On Oct. 22, during the second day of the Wyoming Water Association’s (WWA) annual meeting and seminar, themed “Risk, Resiliency and Readiness,” the association dove into issues surrounding Wyoming’s water workforce.

            “Ensuring Wyoming has access to the water resources needed for businesses, agriculture industries, recreation, cities and towns is our top priority. We all depend on water to be safe to drink and clean to irrigate our crops,” stated Jodee Pring, WWA’s first vice president. “Behind all of these water activities are skilled workers who are part of the water sector workforce.” 

            Pring noted this workforce is responsible for operating and maintaining Wyoming’s water. However, a major challenge facing the state is the staff shortage in the water workforce.
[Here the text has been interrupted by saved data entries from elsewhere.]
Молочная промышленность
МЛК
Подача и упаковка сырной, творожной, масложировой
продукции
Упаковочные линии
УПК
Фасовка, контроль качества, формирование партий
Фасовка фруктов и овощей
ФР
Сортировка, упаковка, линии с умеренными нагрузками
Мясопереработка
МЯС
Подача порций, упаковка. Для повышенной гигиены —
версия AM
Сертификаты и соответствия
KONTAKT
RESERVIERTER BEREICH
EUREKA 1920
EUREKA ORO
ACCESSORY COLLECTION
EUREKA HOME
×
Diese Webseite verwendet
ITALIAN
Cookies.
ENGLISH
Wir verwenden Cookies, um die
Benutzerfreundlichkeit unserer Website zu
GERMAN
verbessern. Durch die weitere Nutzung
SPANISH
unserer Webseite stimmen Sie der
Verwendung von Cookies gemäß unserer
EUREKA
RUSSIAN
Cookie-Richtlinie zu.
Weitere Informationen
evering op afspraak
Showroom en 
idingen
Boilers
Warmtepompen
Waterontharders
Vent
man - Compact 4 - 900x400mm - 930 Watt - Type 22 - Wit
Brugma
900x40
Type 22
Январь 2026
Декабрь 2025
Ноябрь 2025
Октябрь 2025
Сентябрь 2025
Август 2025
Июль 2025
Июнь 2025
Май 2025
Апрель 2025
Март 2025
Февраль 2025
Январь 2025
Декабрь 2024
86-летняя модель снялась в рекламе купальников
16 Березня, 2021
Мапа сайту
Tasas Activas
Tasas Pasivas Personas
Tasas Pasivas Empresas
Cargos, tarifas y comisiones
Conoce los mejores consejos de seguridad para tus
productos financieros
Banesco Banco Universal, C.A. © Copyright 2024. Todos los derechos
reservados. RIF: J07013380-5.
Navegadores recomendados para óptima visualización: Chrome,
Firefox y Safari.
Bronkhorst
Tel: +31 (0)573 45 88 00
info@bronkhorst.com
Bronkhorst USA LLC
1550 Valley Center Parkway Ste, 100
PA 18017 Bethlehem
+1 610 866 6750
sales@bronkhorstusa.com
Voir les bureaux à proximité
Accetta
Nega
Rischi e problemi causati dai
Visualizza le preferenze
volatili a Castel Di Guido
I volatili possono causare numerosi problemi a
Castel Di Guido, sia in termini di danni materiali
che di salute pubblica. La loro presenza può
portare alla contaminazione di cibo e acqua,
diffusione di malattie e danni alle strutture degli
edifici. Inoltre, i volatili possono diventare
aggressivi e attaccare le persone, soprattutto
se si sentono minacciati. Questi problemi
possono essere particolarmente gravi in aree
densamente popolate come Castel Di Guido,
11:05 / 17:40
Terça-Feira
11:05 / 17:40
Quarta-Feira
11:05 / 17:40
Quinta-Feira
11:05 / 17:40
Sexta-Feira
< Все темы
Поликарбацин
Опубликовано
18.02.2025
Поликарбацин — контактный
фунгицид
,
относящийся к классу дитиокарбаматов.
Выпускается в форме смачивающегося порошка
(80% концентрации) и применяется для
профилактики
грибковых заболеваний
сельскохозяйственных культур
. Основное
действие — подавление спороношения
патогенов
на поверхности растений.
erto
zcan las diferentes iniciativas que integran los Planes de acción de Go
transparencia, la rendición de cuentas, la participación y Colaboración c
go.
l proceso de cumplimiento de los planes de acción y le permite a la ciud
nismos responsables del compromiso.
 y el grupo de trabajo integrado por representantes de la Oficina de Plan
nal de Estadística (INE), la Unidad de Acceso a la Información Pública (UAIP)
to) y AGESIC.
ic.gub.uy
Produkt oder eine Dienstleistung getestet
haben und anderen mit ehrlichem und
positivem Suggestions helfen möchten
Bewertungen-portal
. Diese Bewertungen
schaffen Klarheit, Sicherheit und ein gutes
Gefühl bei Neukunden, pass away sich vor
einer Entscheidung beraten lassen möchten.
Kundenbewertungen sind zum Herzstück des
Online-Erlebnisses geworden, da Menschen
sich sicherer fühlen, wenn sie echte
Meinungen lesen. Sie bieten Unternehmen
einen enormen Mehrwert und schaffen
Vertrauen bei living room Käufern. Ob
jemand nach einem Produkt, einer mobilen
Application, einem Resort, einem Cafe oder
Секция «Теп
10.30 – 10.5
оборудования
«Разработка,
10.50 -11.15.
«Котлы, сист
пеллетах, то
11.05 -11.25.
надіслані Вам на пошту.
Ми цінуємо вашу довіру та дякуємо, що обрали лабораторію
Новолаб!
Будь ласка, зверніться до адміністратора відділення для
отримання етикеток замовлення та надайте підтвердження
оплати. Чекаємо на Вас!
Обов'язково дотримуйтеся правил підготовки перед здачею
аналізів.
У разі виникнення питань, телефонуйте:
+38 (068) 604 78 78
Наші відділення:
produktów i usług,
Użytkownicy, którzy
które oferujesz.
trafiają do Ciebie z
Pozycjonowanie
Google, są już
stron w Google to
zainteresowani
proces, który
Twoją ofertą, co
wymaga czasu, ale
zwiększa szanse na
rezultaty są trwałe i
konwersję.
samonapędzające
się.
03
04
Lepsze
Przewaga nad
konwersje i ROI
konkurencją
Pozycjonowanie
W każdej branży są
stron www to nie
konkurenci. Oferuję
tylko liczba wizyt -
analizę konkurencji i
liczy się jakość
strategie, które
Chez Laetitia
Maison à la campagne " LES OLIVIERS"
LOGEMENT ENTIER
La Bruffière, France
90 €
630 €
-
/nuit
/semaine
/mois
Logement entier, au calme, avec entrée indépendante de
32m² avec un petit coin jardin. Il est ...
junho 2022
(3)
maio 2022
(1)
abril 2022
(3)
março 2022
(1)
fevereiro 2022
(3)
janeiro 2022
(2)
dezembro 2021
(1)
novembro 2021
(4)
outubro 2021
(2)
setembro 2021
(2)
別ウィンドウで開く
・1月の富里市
            “As a state, we need to address these pending shortages with focused engagement at all levels of government including our private and public water sector partners,” Pring said. 

            Sustainability Program Manager of the Environmental Protection Agency (EPA) Jim Horne and Jim Ginley, co-chair on WWA’s Utility Management Committee and member of the Rocky Mountain Section of the American Water Works Association, were present at the meeting to help explore the issue. 

Trending issues

            Both Horne and Ginley explained there are a few trends facing the water workforce, not only in Wyoming but at all levels of government, all across the country. 

            “Some of these trends aren’t new. They are things that have been happening over the past few years,” stated Ginley. 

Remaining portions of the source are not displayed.